The Long Song by Andrea Levy

Post by writerinthenorth » Thu January 13th, 2011, 2:43 pm

I came to 'The Long Song' having thoroughly enjoyed Andrea Levy's 'Small Island'. My expectations were high, and she did not merely match but exceed them. Her secret is in finding the right voice for the story, and in the female slave July she found someone to conduct us through the years of slavery and (so-called) freedom for the blacks in Jamaica with just the right amount of irreverence to deny her victim status, and an instinctive native wit to counterbalance the misery, or rather to give it a very individual perspective.

Levy admits in her own notes on writing the novel to the anticipated difficulty of writing about slavery "without it turning into a harrowing tale of violence and misery". July arose from that anxiety as the answer to it. As a narrator she is unreliable, one-eyed and sometimes mendacious, which is paradoxically why we trust her version of events above the orthodox white historian's view. She is not overly interested in the historical details (though the author has clever devices to give us just as much as we need) preferring to let the story unfold for us through her experiences and her relationships. She is often self-deluded, succeeds in fooling us too at times, and we love her for it.

You might be surprised, given the subject matter, when I tell you that this is in many ways a highly comic novel. July's interpretation of her mistress Caroline's foibles, for example, is pure Fielding at times, as is July's relationship with her own son, Thomas, who is presented as the publisher of her story and with whom she has a continuing chafing dialogue about her version of events. The written down speech of the late-educated Jamaican slave is another source of amusement, in the same way that Huck Finn makes us smile as he tells his tale Mississippi-style. Levy writes with the ear just as well as Mark Twain did.

However much we are entertained by July, we never lose sight of her courage, her tenacity, her life-affirming spirit, and through them we see the qualities that all those who survived and eventually thrived in that harsh period must have had in abundance. Levy never fails to get her message through clearly. That she can do so without a hint of didactism or of overwrought sentimentality says much about her ability as a writer of our times and of our sometimes inglorious past.

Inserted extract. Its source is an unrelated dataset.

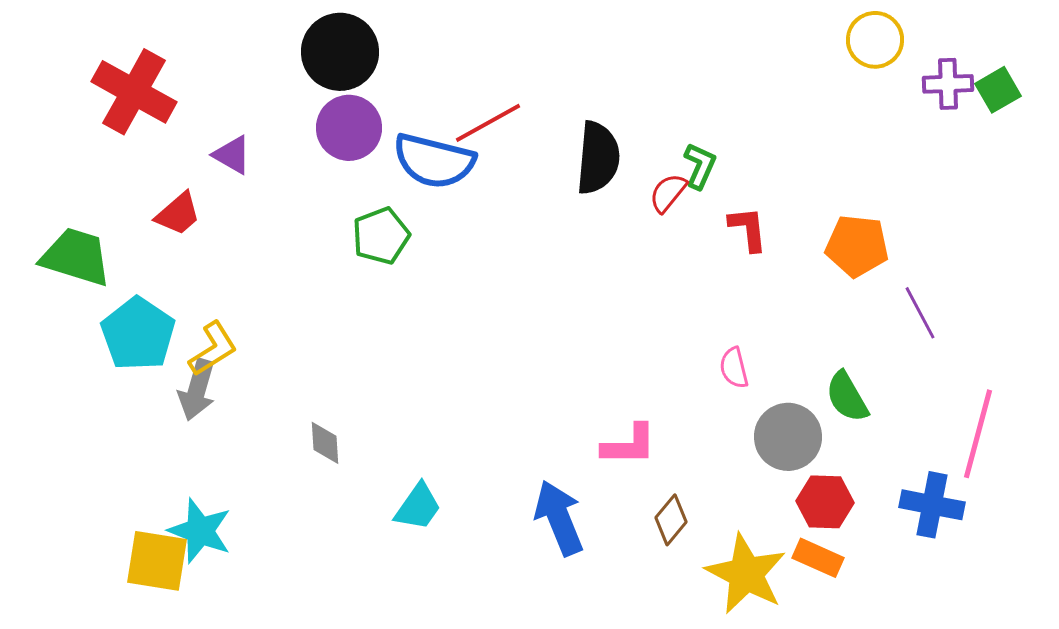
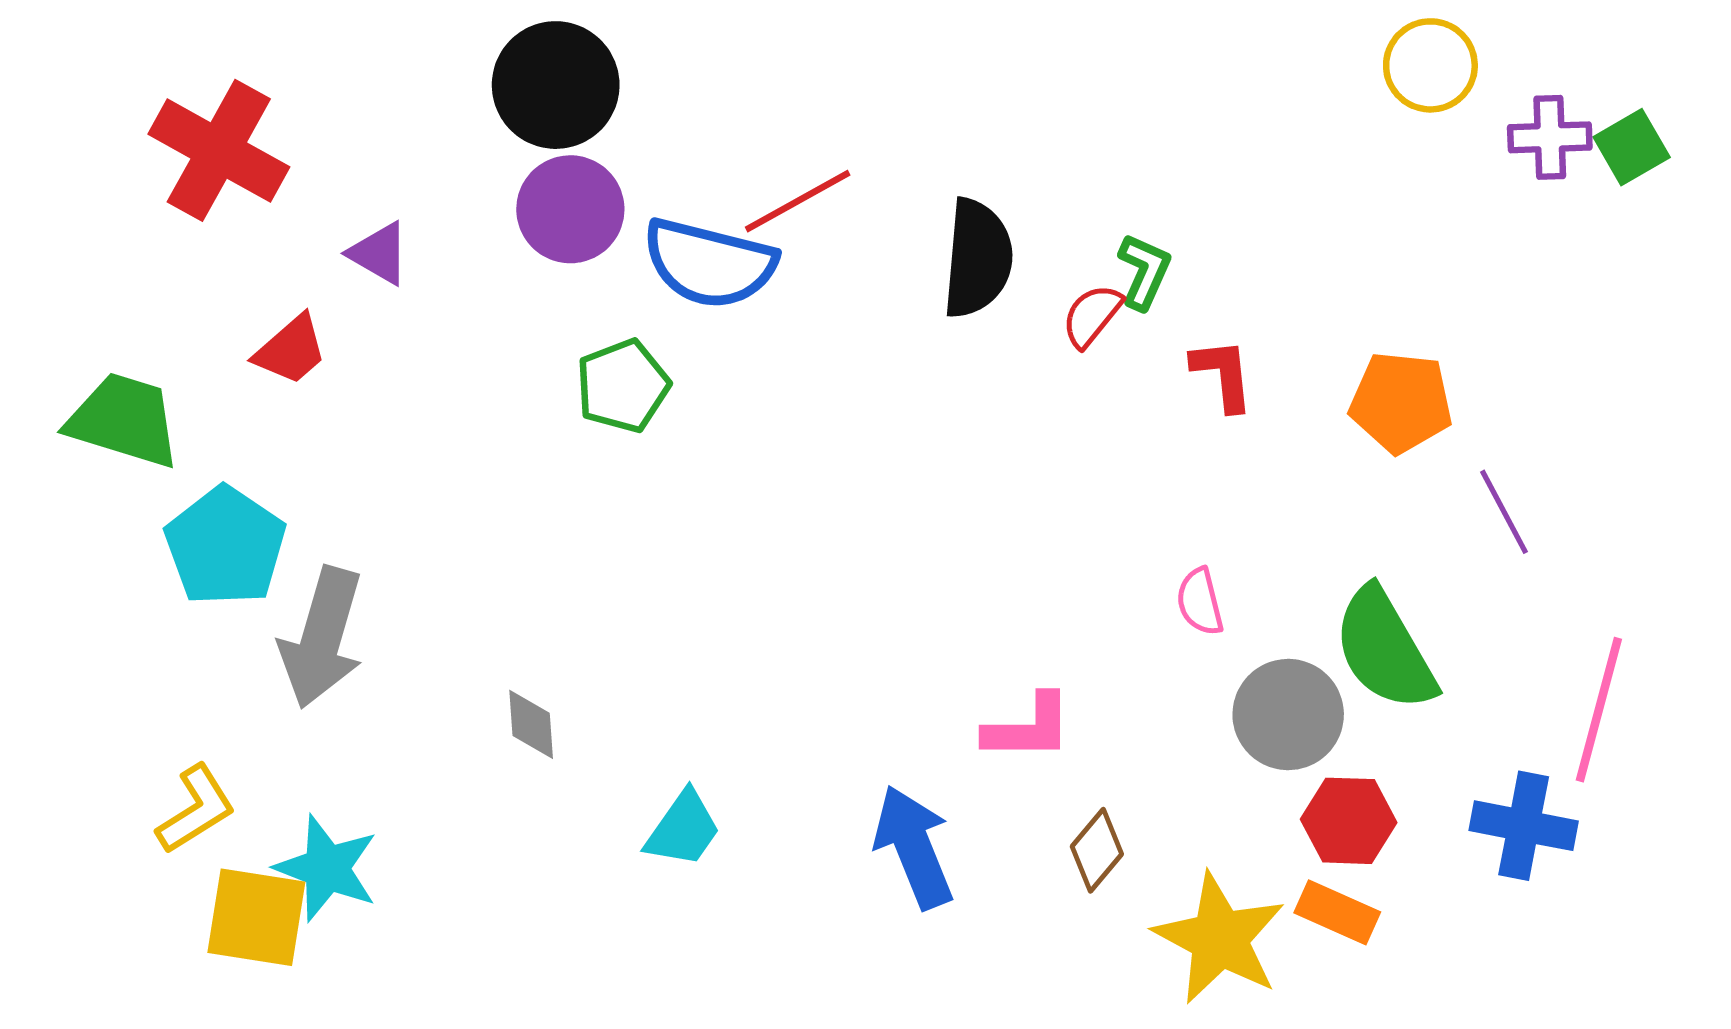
yellow L-shape: (213, 349) -> (196, 809), moved
gray arrow: (197, 390) -> (322, 638), size x1.4
green semicircle: (847, 397) -> (1385, 649), size x1.5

Review by David Williams (blog writerinthenorth)

Posts: 4585
Joined: August 2008

Post by annis » Thu January 13th, 2011, 7:31 pm

Great review, David. Your opinion seems to reflect those of others I've seen. It's a book I've been meaning to get round to reading myself (usual story- so many books, so little time), especially after reading Isabel Allende's Island Beneath the Sea last year (reviewhere). It was a grand undertaking, but not a total success IMO, in that the author often distances the reader from the story. I puzzled over this until I read an interview with Allende in which she commented that during her research she found the subject so harrowing that it made her physically ill at times. Then I understood that to cope she distanced herself from it, and this is reflected in her novel.